DATA SHOWN:

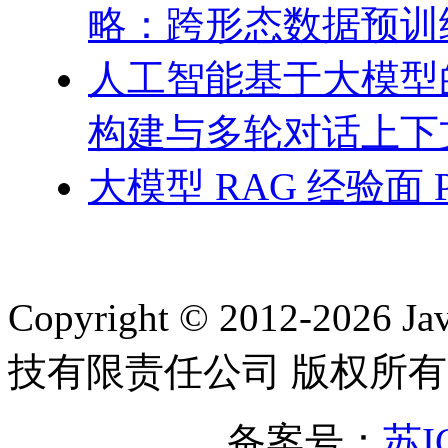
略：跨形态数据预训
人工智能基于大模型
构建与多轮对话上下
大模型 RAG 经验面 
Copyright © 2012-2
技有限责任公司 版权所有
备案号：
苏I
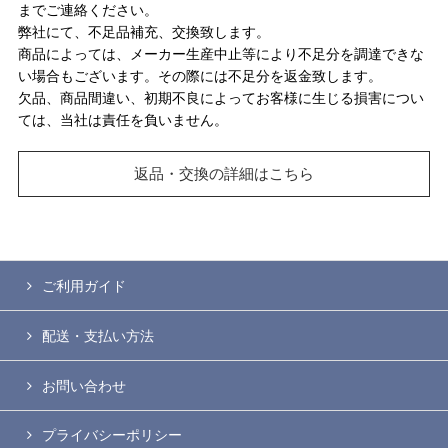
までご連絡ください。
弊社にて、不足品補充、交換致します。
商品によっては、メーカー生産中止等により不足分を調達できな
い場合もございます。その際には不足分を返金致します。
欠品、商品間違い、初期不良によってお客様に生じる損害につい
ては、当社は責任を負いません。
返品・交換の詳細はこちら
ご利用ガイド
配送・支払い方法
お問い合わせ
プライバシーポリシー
--
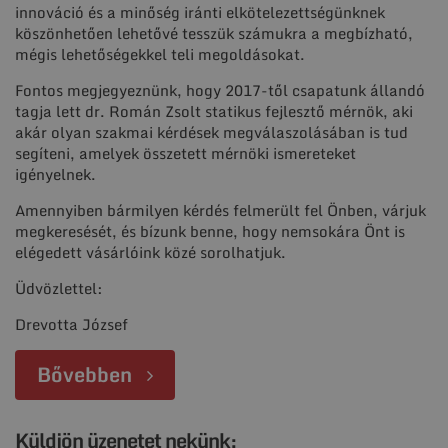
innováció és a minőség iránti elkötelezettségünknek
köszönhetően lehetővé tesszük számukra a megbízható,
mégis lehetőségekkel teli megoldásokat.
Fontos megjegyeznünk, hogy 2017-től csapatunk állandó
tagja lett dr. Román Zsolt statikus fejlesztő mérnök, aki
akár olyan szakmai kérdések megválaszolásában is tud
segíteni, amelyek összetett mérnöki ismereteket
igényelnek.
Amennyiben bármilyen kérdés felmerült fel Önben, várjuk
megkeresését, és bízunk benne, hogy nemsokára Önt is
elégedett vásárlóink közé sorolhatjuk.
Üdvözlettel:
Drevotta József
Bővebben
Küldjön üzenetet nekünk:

EXERCISE: Scan the material above for the string "hogy" and report each line where you find it.

TASK OUTPUT:
Fontos megjegyeznünk, hogy 2017-től csapatunk állandó
megkeresését, és bízunk benne, hogy nemsokára Önt is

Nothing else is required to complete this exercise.